Sir Keir Starmer has promised to make owning a home a reality for another 1.5 million households, branding Labour “the party of home ownership in Britain today”.
The Labour leader said he wanted to see 70 per cent of households own their own homes and appeared to back more housebuilding in his speech to the Labour Party conference on Tuesday.
After years of rising home ownership, he warned that “under the Tories, the dream of owning your own home is slipping away for too many”.
Reaching 70 per cent home ownership would mean an increase from 65 per cent today and a return to levels last seen in 2003.
Sir Keir said: “My message is this: if you’re grafting every hour to buy your own home, Labour is on your side. Labour is the party of home ownership in Britain today.”
Although the Labour leader did not detail specific policies, he suggested Labour would look to reform the planning system to increase housebuilding, saying: “If you keep inflating demand without increasing supply, house prices will only rise.”
He said: “We will set a new target – 70 per cent home ownership – and we will meet it with a new set of political choices, a Labour set of political choices.
“No more buy-to-let landlords or second homeowners getting in first.

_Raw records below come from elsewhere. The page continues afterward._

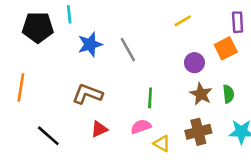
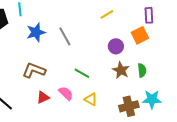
green line: (150, 98) -> (82, 73), turned -63
pink semicircle: (141, 127) -> (66, 93), moved, turned 63
brown cross: (198, 132) -> (129, 106), moved
yellow triangle: (162, 144) -> (91, 99), moved

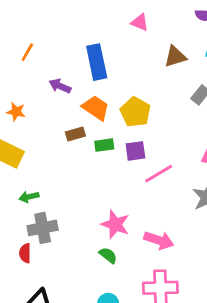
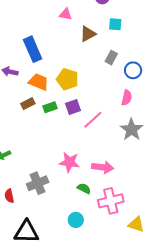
pink triangle: (140, 22) -> (66, 14), moved
gray cross: (43, 228) -> (38, 183), moved
green semicircle: (108, 255) -> (84, 188), moved

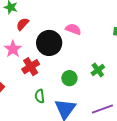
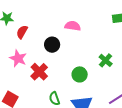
black circle: (49, 43) -> (52, 45), size x0.6

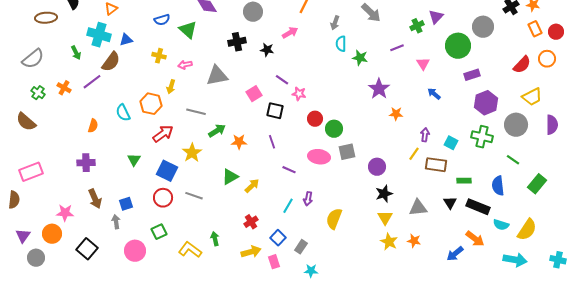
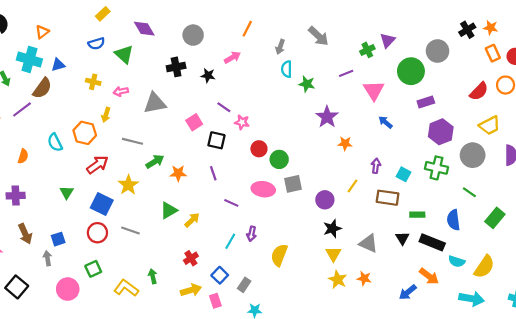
pink triangle: (423, 64) -> (374, 90), size x1.5
yellow line: (414, 154) -> (352, 186), moved
gray triangle: (418, 208) -> (368, 243), turned 30

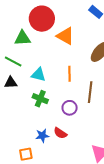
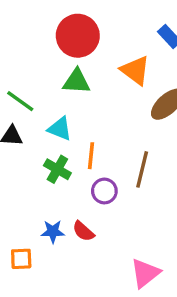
orange triangle: (65, 36) -> (135, 70), moved
green triangle: (22, 38) -> (77, 81), moved
orange line: (70, 74) -> (91, 156), moved

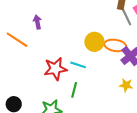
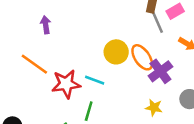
orange line: (17, 40) -> (34, 64), moved
orange ellipse: (115, 45) -> (142, 57), turned 45

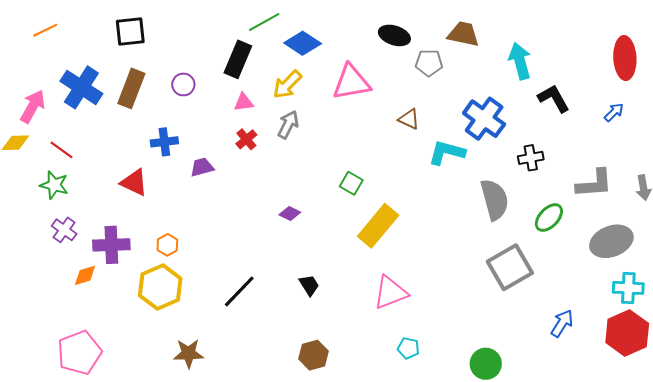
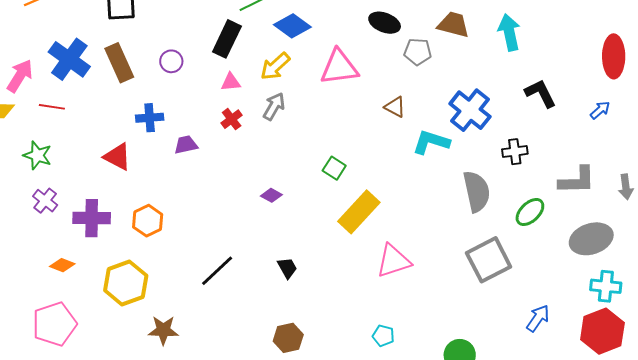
cyan arrow: (520, 61) -> (509, 32), moved
brown rectangle: (131, 88) -> (119, 63), turned -48
red line: (62, 150) -> (52, 107), moved, turned -30
orange hexagon: (167, 245) -> (148, 221), size x1.4
orange diamond: (85, 275) -> (62, 265), moved, turned 35
yellow hexagon: (160, 287) -> (126, 283), moved
pink triangle: (390, 293) -> (393, 261), moved

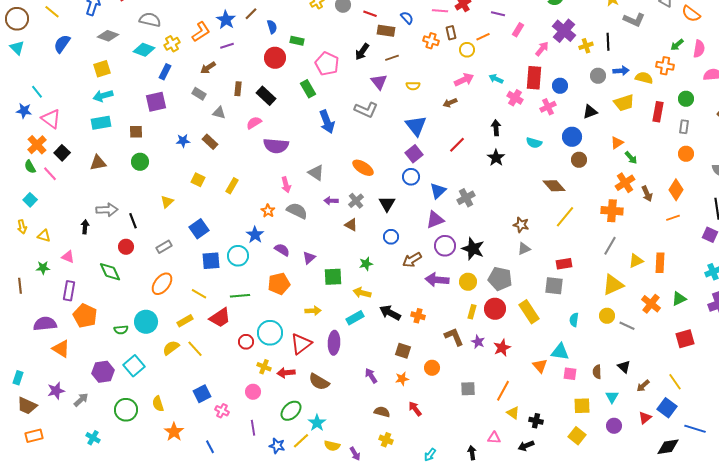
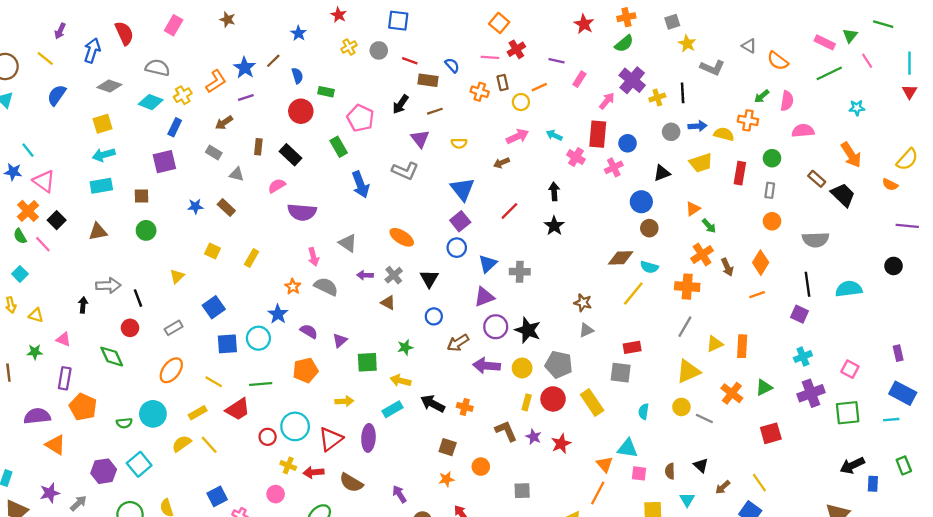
cyan semicircle: (534, 143) -> (649, 267), moved
brown diamond: (554, 186) -> (621, 258), turned -50
gray cross: (466, 198) -> (520, 272), turned 30
purple arrow: (371, 376) -> (399, 494), moved
orange line: (503, 391) -> (598, 493), moved

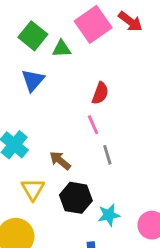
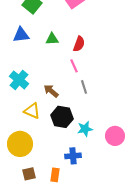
green triangle: (62, 49) -> (52, 39), moved
blue triangle: (33, 80) -> (21, 35), moved, turned 42
yellow triangle: (33, 189) -> (32, 111), turned -36

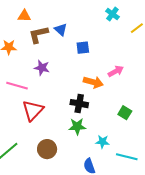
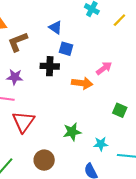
blue triangle: (61, 30) -> (55, 27), moved
blue square: (83, 48) -> (66, 49), turned 32
purple star: (42, 68) -> (15, 77), moved
black cross: (79, 104) -> (50, 66), moved

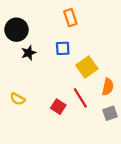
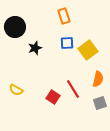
blue square: (63, 48) -> (67, 43), moved
black star: (29, 53) -> (35, 48), moved
yellow square: (87, 67) -> (88, 50), moved

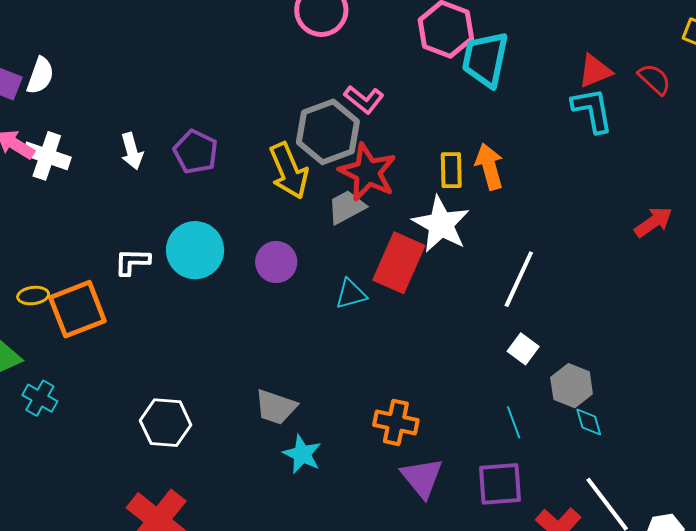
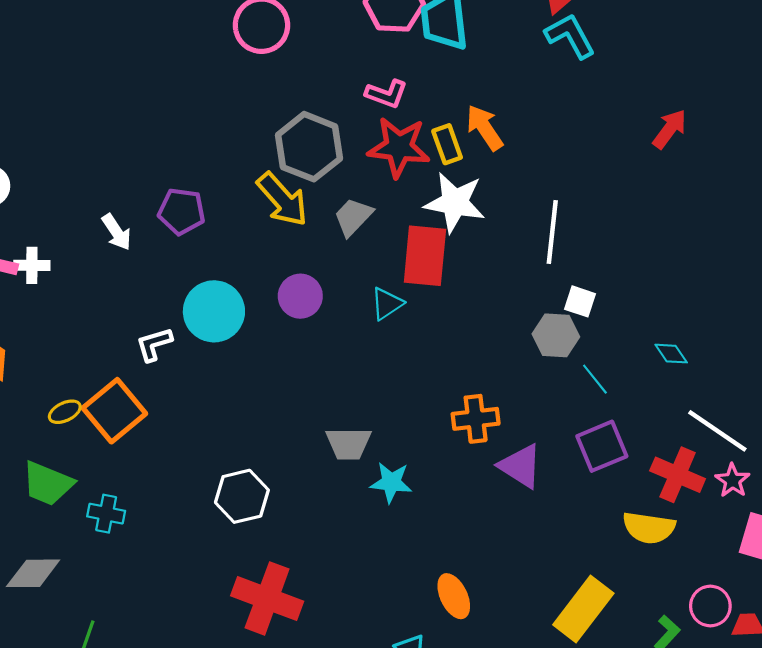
pink L-shape: (364, 99) -> (386, 94), moved
white cross: (47, 156) -> (32, 265), size x0.7
red star: (368, 172) -> (399, 147), moved
gray hexagon: (572, 386) -> (556, 335), moved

We will back working people’s aspiration, help first-time buyers onto the ladder with a new mortgage guarantee scheme, reform planning so speculators can’t stop communities getting shovels in the ground.”
The party has also pledged to increase stamp duty for foreign buyers to prevent overseas investors buying up property and pricing out British households.
Sir Keir’s proposal were welcomed by the National Association of Property Buyers, which represents companies in the quick house buying industry and warned prior to Tuesday’s speech that house prices were already rising again following the cut in stamp duty announced on Friday.
NAPB spokesperson Jonathan Rolande said: “We support Labour’s pledging to build more property and their idea to give first time buyers first refusal on new builds in their area is a pledge that’s bound to be popular.
“The fact overseas buyers will also face a further increase in stamp duty will help level the playing field for local owner occupiers.
“Both of these pledges will be popular with voters fed up with being priced out of homes in their area as they just cannot compete with buy to let or foreign buyers.”
In a separate speech, Lisa Nandy, shadow minister for levelling up, housing and communities told Labour Party Conference that Labour would make social housing the second largest tenure in the country. The plans would be achieved by building a “new generation of council housing”.
Ms Nandy said: “The Tories have turned housing into a racket. Incentivising speculation and profiteering while millions languish on waiting lists in cold damp homes. So we will mend the deliberate vandalism of our social housing stock. Because the idea of a home for life handed on in common ownership to future generations is an idea worth fighting for.”
Inside Housing estimated that a Labour government would need to deliver more than 400,000 social homes to deliver this goal.
The number of households in private renting overtook those in social housing in 2012-13. It now accounts for 19 per cent of households, compared to about 10 per cent in the Eighties and Nineties.
The MP for Wigan also promised a new renters charter and decent homes standard for private renters to “tilt the balance of power back” to tenants.
She said: “Security in your home, the right to make your home your own and most of all the right to live in a home fit for human habitation, is non-negotiable.”